-- What is being asked --
In the listing below, the lines starting with the line with "本文详细解析1/4-36UNS-2A螺纹的标准尺寸及底孔计算，" and going on through the line with "1週間あたりの回収頻度" are to be reproduced exactly, and only those.
Start of Record excerpts
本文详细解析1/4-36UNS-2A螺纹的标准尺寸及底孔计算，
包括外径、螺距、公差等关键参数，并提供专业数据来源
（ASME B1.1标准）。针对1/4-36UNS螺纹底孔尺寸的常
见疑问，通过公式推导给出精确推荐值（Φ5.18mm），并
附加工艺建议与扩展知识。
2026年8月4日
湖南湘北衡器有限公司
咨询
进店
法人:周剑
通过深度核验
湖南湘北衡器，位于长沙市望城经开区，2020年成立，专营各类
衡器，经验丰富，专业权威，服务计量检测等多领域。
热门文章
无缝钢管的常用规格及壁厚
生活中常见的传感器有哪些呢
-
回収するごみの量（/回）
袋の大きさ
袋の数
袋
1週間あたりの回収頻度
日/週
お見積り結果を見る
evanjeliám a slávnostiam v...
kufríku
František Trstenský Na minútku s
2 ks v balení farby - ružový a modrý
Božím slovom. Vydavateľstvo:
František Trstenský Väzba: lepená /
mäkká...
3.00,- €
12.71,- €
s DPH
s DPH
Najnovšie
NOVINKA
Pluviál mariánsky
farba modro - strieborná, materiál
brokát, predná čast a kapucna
End of Record excerpts
Start of Record excerpts
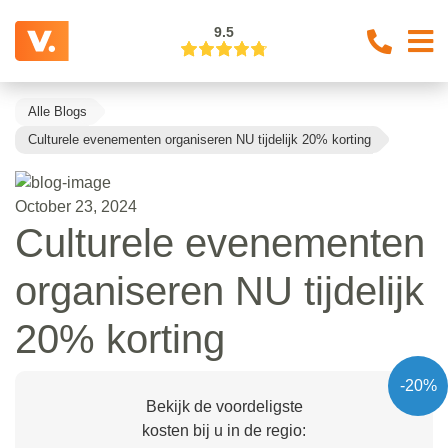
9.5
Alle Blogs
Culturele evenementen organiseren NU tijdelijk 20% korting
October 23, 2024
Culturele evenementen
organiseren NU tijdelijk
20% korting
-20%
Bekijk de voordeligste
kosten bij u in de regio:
End of Record excerpts
-- Task result --
本文详细解析1/4-36UNS-2A螺纹的标准尺寸及底孔计算，
包括外径、螺距、公差等关键参数，并提供专业数据来源
（ASME B1.1标准）。针对1/4-36UNS螺纹底孔尺寸的常
见疑问，通过公式推导给出精确推荐值（Φ5.18mm），并
附加工艺建议与扩展知识。
2026年8月4日
湖南湘北衡器有限公司
咨询
进店
法人:周剑
通过深度核验
湖南湘北衡器，位于长沙市望城经开区，2020年成立，专营各类
衡器，经验丰富，专业权威，服务计量检测等多领域。
热门文章
无缝钢管的常用规格及壁厚
生活中常见的传感器有哪些呢
-
回収するごみの量（/回）
袋の大きさ
袋の数
袋
1週間あたりの回収頻度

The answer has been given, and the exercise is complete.